When Docker came onto the scene, it did not invent containers from scratch. The real magic was already implemented inside the Linux kernel in the form of two core technologies: cgroups and namespaces. cgroups allow managing and profiling system resources on a per-process basis (CPU, memory, and I/O). namespaces, on the other hand, customize the system view of a process, giving each one a virtual and exclusive view of the file system, network, memory space, process space, and more. Linux had these core technologies for years, but they were hard to use. Docker invented the idea of container images layered as immutable files, where each layer only contains the changes made to the one before. Docker abstracted all of this complexity in tooling that was dead-easy to use, and that changed everything.
Docker’s Open-Source Contribution
Beyond the tooling, Docker made a massive contribution to the broader ecosystem by open-sourcing and standardizing the most important components of their technology. Things like the OCI specification, containerd, and runc are all either created or heavily contributed to by Docker. These became the shared foundation that the entire container ecosystem now builds on. Moby is the set of open-source components that implement Docker itself, the upstream project from which the Docker product is assembled.
The Daemon Architecture
Docker uses a daemon-based architecture for running and managing containers. There is a background service (dockerd), the Docker Engine, that stays running at all times, even when no container is active. Clients talk to this daemon through an API exposed over three types of sockets: Unix, TCP, and file.
Docker CLI → dockerd → containerd → runc → Linux kernel
This architecture has some real advantages: The daemon keeps state, so clients do not need to rediscover the entire state of the system (networks, volumes, other running containers) every time they run. The abstraction also means clients can be command-line tools, desktop apps, or remote clients. and some components can even be swapped out hot while containers are still running.
The tradeoffs are significant: The daemon must run as root, which means a compromised daemon gives a bad actor access to the entire system. It consumes resources in the background constantly, regardless of whether anything is running. If the daemon crashes, all containers need to be restarted. The daemon has a large attack surface by design.
Where Kubernetes Parted Ways
Kubernetes exposed these limitations at scale. Kubernetes simply needed to spin up containers and manage their lifecycle directly, not needing everything else Docker brought along. The daemon-based architecture made this awkward. When the daemon was unresponsive, Kubernetes lost visibility into what was happening with containers.
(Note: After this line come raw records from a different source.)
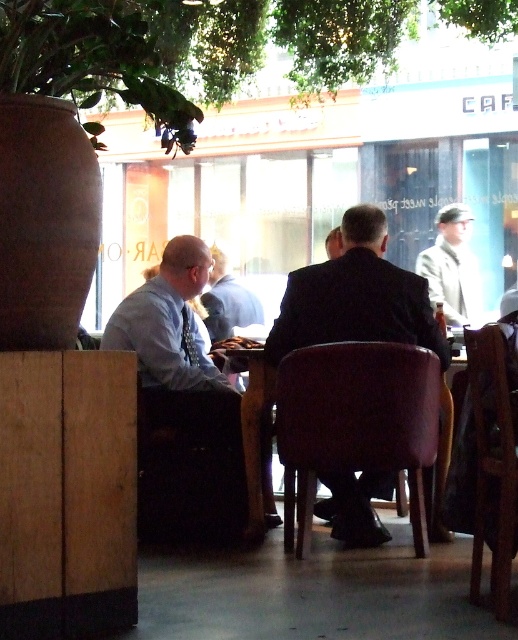 Is light blue shirt at center further to the viewer compared to smooth black suit at center?

Yes, it is behind smooth black suit at center.

Looking at this image, who is higher up, light blue shirt at center or smooth black suit at center?

smooth black suit at center

Does point (241, 284) come behind point (337, 230)?

Yes.

Find the location of a particular element. The height and width of the screenshot is (640, 518). light blue shirt at center is located at coordinates (227, 301).

Between point (501, 397) and point (338, 250), which one is positioned in front?

Point (501, 397) is in front.

Where is `brown leather chair at lower right`? This screenshot has height=640, width=518. brown leather chair at lower right is located at coordinates (493, 461).

Locate an element on the screen. This screenshot has height=640, width=518. brown leather chair at lower right is located at coordinates [493, 461].

Is light blue shirt at left bigger than light blue shirt at center?

Yes, light blue shirt at left is bigger than light blue shirt at center.

Is point (233, 467) behind point (222, 324)?

That is False.

Is point (190, 381) closer to camera compared to point (253, 305)?

Yes, point (190, 381) is in front of point (253, 305).

Identify the location of light blue shirt at left. coord(181,400). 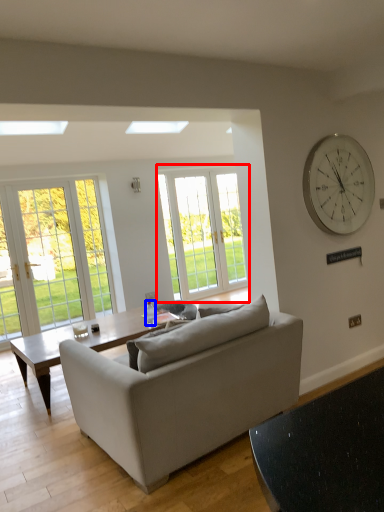 Question: Which object appears farthest to the camera in this image, window (highlighted by a red box) or bottle (highlighted by a blue box)?

Choices:
 (A) window
 (B) bottle

Answer: (A) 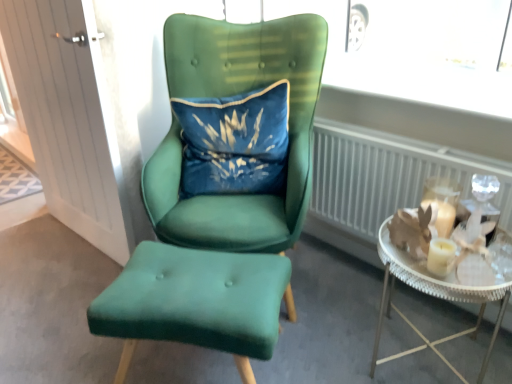 Identify the location of vacant space to the left of metallic silver tray at right. (326, 334). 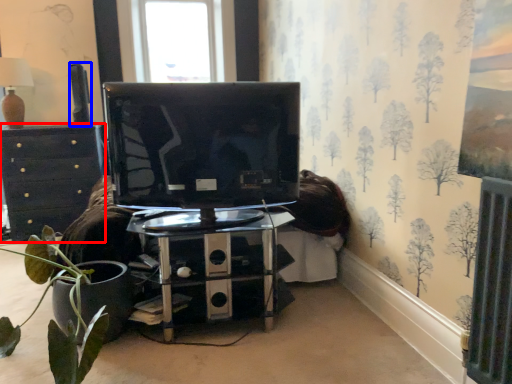 Question: Which object is closer to the camera taking this photo, chest of drawers (highlighted by a red box) or speaker (highlighted by a blue box)?

Choices:
 (A) chest of drawers
 (B) speaker

Answer: (A) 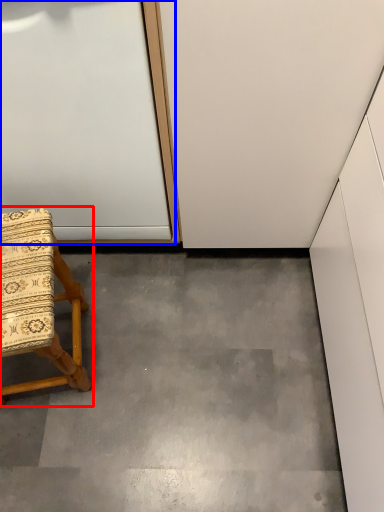 Question: Which point is closer to the camera, chair (highlighted by a red box) or door (highlighted by a blue box)?

Choices:
 (A) chair
 (B) door

Answer: (B) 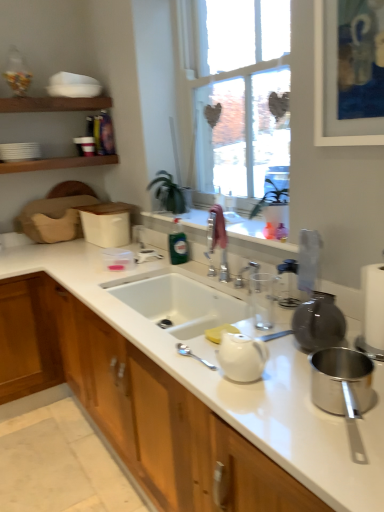 Question: Is polished stainless steel pot at lower right, arranged as the second appliance when viewed from the back, shorter than green glass bottle at center?

Choices:
 (A) no
 (B) yes

Answer: (B)

Question: From the image's perspective, is polished stainless steel pot at lower right, positioned as the first appliance in front-to-back order, located beneath green glass bottle at center?

Choices:
 (A) no
 (B) yes

Answer: (B)

Question: Is polished stainless steel pot at lower right, positioned as the first appliance in front-to-back order, at the right side of green glass bottle at center?

Choices:
 (A) no
 (B) yes

Answer: (B)

Question: Considering the relative sizes of polished stainless steel pot at lower right, positioned as the 1th appliance in bottom-to-top order, and green glass bottle at center in the image provided, is polished stainless steel pot at lower right, positioned as the 1th appliance in bottom-to-top order, taller than green glass bottle at center?

Choices:
 (A) no
 (B) yes

Answer: (A)

Question: Could you tell me if polished stainless steel pot at lower right, the second appliance viewed from the top, is facing green glass bottle at center?

Choices:
 (A) yes
 (B) no

Answer: (B)

Question: Considering the relative positions of polished stainless steel pot at lower right, positioned as the first appliance in front-to-back order, and green glass bottle at center in the image provided, is polished stainless steel pot at lower right, positioned as the first appliance in front-to-back order, to the left of green glass bottle at center from the viewer's perspective?

Choices:
 (A) no
 (B) yes

Answer: (A)

Question: Does green glass bottle at center turn towards white ceramic sink at center?

Choices:
 (A) no
 (B) yes

Answer: (A)

Question: Can you confirm if green glass bottle at center is thinner than white ceramic sink at center?

Choices:
 (A) no
 (B) yes

Answer: (B)

Question: Is green glass bottle at center positioned far away from white ceramic sink at center?

Choices:
 (A) no
 (B) yes

Answer: (A)

Question: Does green glass bottle at center have a greater height compared to white ceramic sink at center?

Choices:
 (A) yes
 (B) no

Answer: (A)

Question: Considering the relative positions of green glass bottle at center and white ceramic sink at center in the image provided, is green glass bottle at center to the right of white ceramic sink at center from the viewer's perspective?

Choices:
 (A) yes
 (B) no

Answer: (B)

Question: Does green glass bottle at center contain white ceramic sink at center?

Choices:
 (A) no
 (B) yes

Answer: (A)

Question: From the image's perspective, does clear plastic bag at upper right, which is counted as the first appliance, starting from the back, appear lower than white glossy cabinet at center?

Choices:
 (A) yes
 (B) no

Answer: (B) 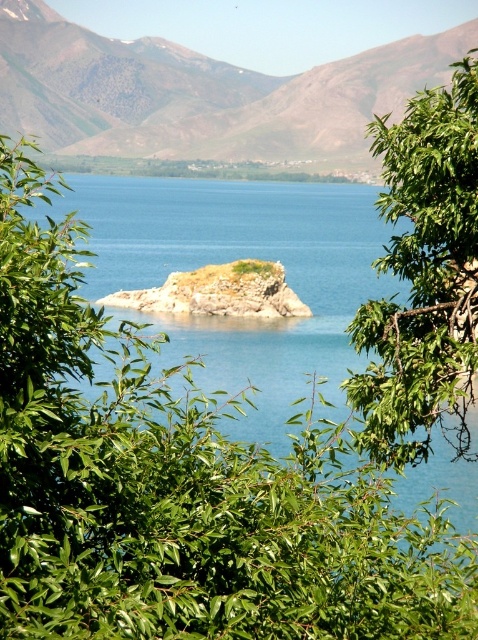 Question: Which point is farther to the camera?

Choices:
 (A) (349, 234)
 (B) (452, 116)
 (C) (209, 305)
 (D) (10, 74)

Answer: (D)

Question: Among these points, which one is nearest to the camera?

Choices:
 (A) (476, 72)
 (B) (35, 129)
 (C) (129, 186)
 (D) (228, 301)

Answer: (A)

Question: Is blue smooth water at center to the left of green leafy branch at upper right from the viewer's perspective?

Choices:
 (A) no
 (B) yes

Answer: (B)

Question: Among these objects, which one is nearest to the camera?

Choices:
 (A) brown rocky mountain at center
 (B) green leafy branch at upper right
 (C) brown rocky island at center

Answer: (B)

Question: Is blue smooth water at center closer to camera compared to brown rocky island at center?

Choices:
 (A) yes
 (B) no

Answer: (A)

Question: Does brown rocky mountain at center appear over brown rocky island at center?

Choices:
 (A) no
 (B) yes

Answer: (B)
The daemon was a heavyweight intermediary standing between Kubernetes and the containers, and bridging that gap required a shim just to interface with Docker. Kubernetes eventually deprecated Docker as a container runtime in favor of directly using containerd through the Container Runtime Interface (CRI). Containerd is itself a daemon, but a much more focused one. It manages the complete lifecycle of a container on the host OS.
Podman
Podman takes a fundamentally different approach. It is a lightweight, daemonless alternative designed primarily for running containers on local machines for development purposes. Podman runs as a single binary that prepares and starts a container and then exits. Each container runs as a child process of the Podman invocation. By default, Podman runs in rootless mode. This makes the security profile significantly better than Docker. Podman also natively supports the concept of Pods: groups of containers that share namespaces with each other, much like Kubernetes Pods.
Under the hood, Podman uses a different set of tools compared to Docker:
- Buildah for building OCI-compliant images
- Skopeo for working with remote images and registries
- crun for preparing and running containers on the host Linux
The Desktop Catch
Both Docker and Podman have an important limitation when running on non-Linux machines. Since containers are fundamentally a Linux kernel feature, both need to spin up a Linux VM to actually run them. On a Mac or Windows machine, all containers are really running inside this virtual machine, not on the host OS directly. This creates a subtle issue: many observability tools work by mounting specific directories from the host file system and then accessing them inside the container. But those directories live inside the VM, and they do not exist on the host machine at all.